If it is observed being set in the v6 code, I think it should be a bug.

> That and there are a few more safe guards and checks around checking/setting
> rq->core_pick. To test it, I ran rcutorture and made it tag all torture
> threads. Then ran it in hotplug mode (hotplugging every 200ms) and it hit the
> issue. Now it runs for an hour or so without issue. (Torture testing debug
> changes: https://bit.ly/38htfqK ).
>
> Various fixes were tried causing varying degrees of crashes. Finally I found
> that it is easiest to just add current CPU to the smt_mask's copy always.
> This is so that task selection logic always runs on the current CPU which
> called schedule().
>
> [...]
> cpu = cpu_of(rq);
> - smt_mask = cpu_smt_mask(cpu);
> + /* Make a copy of cpu_smt_mask as we should not set that. */
> + cpumask_copy(&select_mask, cpu_smt_mask(cpu));
> +
> + /*
> + * Always make sure current CPU is added to smt_mask so that below
> + * selection logic runs on it.
> + */
> + cpumask_set_cpu(cpu, &select_mask);
>
I like this idea. Probably we can optimize it a bit. We get here with cpu
not in smt_mask only during an offline and online(including the boot time
online) phase. So we could probably wrap it in an "if (unlikely())". Also,
during this time, it would be idle thread or some hotplug online thread that
would be runnable and no other tasks should be runnable on this cpu. So, I
think it makes sense to do an unconstrained pick rather than a costly sync
of all siblings. Probably something like:

cpumask_copy(&select_mask, cpu_smt_mask(cpu));
if (unlikely(cpumask_test_cpu(cpu, &select_mask))) {
cpumask_set_cpu(cpu, &select_mask);
need_sync = false;
}

By setting need_sync to false, we will do an unconstrained pick and will
not sync with other siblings. I guess we need to reset need_sync after
or in the following for_each_cpu loop, because the loop may set it.

> /*
> * core->core_task_seq, core->core_pick_seq, rq->core_sched_seq
> @@ -4351,7 +4358,7 @@ pick_next_task(struct rq *rq, struct task_struct *prev, struct rq_flags *rf)
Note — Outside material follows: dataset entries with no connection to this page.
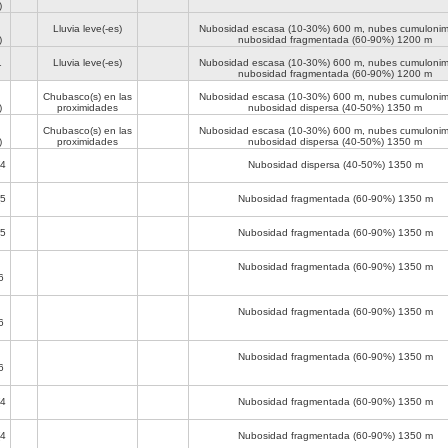
)
Lluvia leve(-es)
Nubosidad escasa (10-30%)
600 m
, nubes cumulonim
)
nubosidad fragmentada (60-90%)
1200 m
1
Lluvia leve(-es)
Nubosidad escasa (10-30%)
600 m
, nubes cumulonim
nubosidad fragmentada (60-90%)
1200 m
Chubasco(s) en las
Nubosidad escasa (10-30%)
600 m
, nubes cumulonim
)
proximidades
nubosidad dispersa (40-50%)
1350 m
Chubasco(s) en las
Nubosidad escasa (10-30%)
600 m
, nubes cumulonim
)
proximidades
nubosidad dispersa (40-50%)
1350 m
4
Nubosidad dispersa (40-50%)
1350 m
5
Nubosidad fragmentada (60-90%)
1350 m
5
Nubosidad fragmentada (60-90%)
1350 m
Nubosidad fragmentada (60-90%)
1350 m
6
Nubosidad fragmentada (60-90%)
1350 m
6
Nubosidad fragmentada (60-90%)
1350 m
6
4
Nubosidad fragmentada (60-90%)
1350 m
4
Nubosidad fragmentada (60-90%)
1350 m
> if (i == cpu && !need_sync && !p->core_cookie) {
> next = p;
> + rq_i->core_pick = next;
> + rq_i->core_sched_seq = rq_i->core->core_pick_seq;
>
I think we would not need these here. core_pick needs to be set only
for siblings if we are picking a task for them. For unconstrained pick,
we pick only for ourselves. Also, core_sched_seq need not be synced here.
We might already be synced with the existing core->core_pick_seq. Even
if it is not synced, I don't think it will cause an issue in subsequent
schedule events.


> done:
> + /*
> + * If we reset a sibling's core_pick, make sure that we picked a task
> + * for it, this is because we might have reset it though it was set to
> + * something by another selector. In this case we cannot leave it as
> + * NULL and should have found something for it.
> + */
> + for_each_cpu(i, &select_mask) {
> + WARN_ON_ONCE(!cpu_rq(i)->core_pick);
> + }
> +
I think this check will not be true always. For unconstrained pick, we
do not pick tasks for siblings and hence do not set core_pick for them.
So this WARN_ON will fire for unconstrained pick. Easily reproducible
by creating an empty cgroup and tagging it. Then only unconstrained
picks will happen and this WARN_ON fires. I guess this check after the
done label does not hold and could be removed.

Thanks,
Vineeth